FROM debian:bullseye
# Using systemd in docker: https://systemd.io/CONTAINER_INTERFACE/
# Make sure cgroupv2 is enabled. To check this: cat /sys/fs/cgroup/cgroup.controllers
ENV container docker
STOPSIGNAL SIGRTMIN+3
VOLUME [ "/tmp", "/run", "/run/lock" ]
WORKDIR /
# Remove unnecessary units
RUN rm -f /lib/systemd/system/multi-user.target.wants/* \
  /etc/systemd/system/*.wants/* \
  /lib/systemd/system/local-fs.target.wants/* \
  /lib/systemd/system/sockets.target.wants/*udev* \
  /lib/systemd/system/sockets.target.wants/*initctl* \
  /lib/systemd/system/sysinit.target.wants/systemd-tmpfiles-setup* \
  /lib/systemd/system/systemd-update-utmp*
CMD [ "/lib/systemd/systemd", "log-level=info", "unit=sysinit.target" ]
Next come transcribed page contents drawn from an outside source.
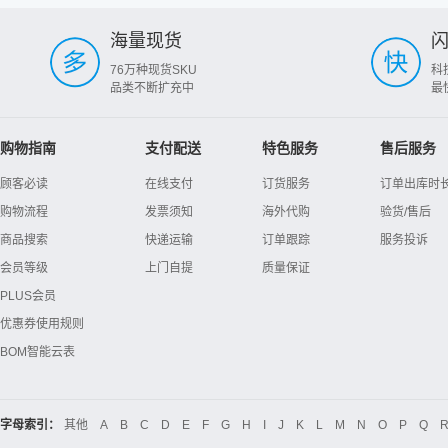
海量现货
76万种现货SKU
科
品类不断扩充中
最
购物指南
支付配送
特色服务
售后服务
顾客必读
在线支付
订货服务
订单出库时
购物流程
发票须知
海外代购
验货/售后
商品搜索
快递运输
订单跟踪
服务投诉
会员等级
上门自提
质量保证
PLUS会员
优惠券使用规则
BOM智能云表
字母索引：
其他
A
B
C
D
E
F
G
H
I
J
K
L
M
N
O
P
Q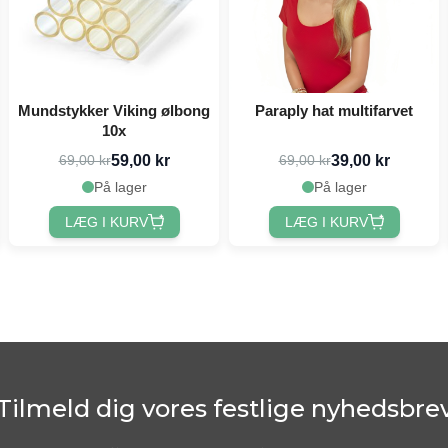
Mundstykker Viking ølbong
Paraply hat multifarvet
10x
59,00 kr
39,00 kr
69,00 kr
69,00 kr
På lager
På lager
LÆG I KURV
LÆG I KURV
Tilmeld dig vores festlige nyhedsbre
docker build -t systemd_test .
docker run -t --rm --name systemd_test \
  --privileged --cap-add SYS_ADMIN --security-opt seccomp=unconfined \
  --cgroup-parent=docker.slice --cgroupns private \
  --tmpfs /tmp --tmpfs /run --tmpfs /run/lock \
  systemd_test

Note: you MUST use Docker 20.10 or above, and your system enabled cgroupv2 (check if /sys/fs/cgroup/cgroup.controllers) exists.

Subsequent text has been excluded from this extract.